Bixby was going to let Grayson pick up one of the crates, but the younger man put one on top of the other and lifted it with an ease that had Bixby grimacing.
"Is this it?"
He raised an eyebrow at that. Those two crates at one time were likely to make him head home later and go straight to the medicine cabinet in his bathroom for the Icy Hot roll-on he kept there.
When he and Janice had been married, she'd used the creme on his back, rubbing it in for him.
She'd always joke about her fingers. 'They might just catch fire if I'm not careful.'
He'd roll his eyes at her joke while she always seemed to enjoy her jokes too much to pay any attention to his reaction.
At the time, it had been mildly irritating, but since then he found himself listening closely when she'd laugh at something a customer said.
He listened in even more when he heard Janice joking about something.
He didn't want to say anything about it where she could hear, but her sense of humor had grown on him after the divorce.
It was something he'd come to grips with in silence.
After all, who was he going to say that to?
It certainly wasn't something he could say to Janice.
If he did, he snorted at the idea, she'd likely never let him hear the end of it.
She'd probably pester him with more of her jokes just to get under his skin!
Bixby moved ahead of Grayson to open the door for him to take the order out to his SUV.
There were things better kept under wraps.
The two of them had a nice co-existence as it was.
Half of the building.
Half of the parking spaces.
Half of the land they'd bought.
Half of the house they'd both fallen in love with.

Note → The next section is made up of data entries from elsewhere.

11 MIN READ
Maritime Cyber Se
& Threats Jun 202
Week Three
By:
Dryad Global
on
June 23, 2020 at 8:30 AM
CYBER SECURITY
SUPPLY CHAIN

Was it worth it to threaten the balance that they'd fallen into?
Bixby knew about a dozen couples who’d broken up in the time that he'd known them, and a handful of couples who'd divorced. None of them were able to live near each other, let alone work side by side with each other.
It was just safer to keep some things quiet.
Locked away.
He didn't want to rock the boat.
After all, he'd never learned to swim.